> _TASK GOAL_
All the lines below should appear again unchanged, though their pictures should not.

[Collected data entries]
»»
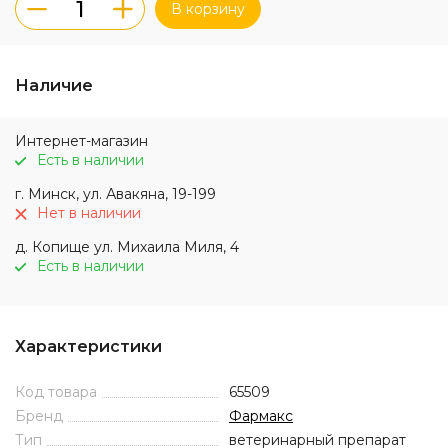
В корзину
Наличие
Интернет-магазин
Есть в наличии
г. Минск, ул. Авакяна, 19-199
Нет в наличии
д. Копище ул. Михаила Миля, 4
Есть в наличии
Характеристики
Код товара
65509
Бренд
Фармакс
Тип
ветеринарный препарат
««
> _EXERCISE RESPONSE_
В корзину
Наличие
Интернет-магазин
Есть в наличии
г. Минск, ул. Авакяна, 19-199
Нет в наличии
д. Копище ул. Михаила Миля, 4
Есть в наличии
Характеристики
Код товара
65509
Бренд
Фармакс
Тип
ветеринарный препарат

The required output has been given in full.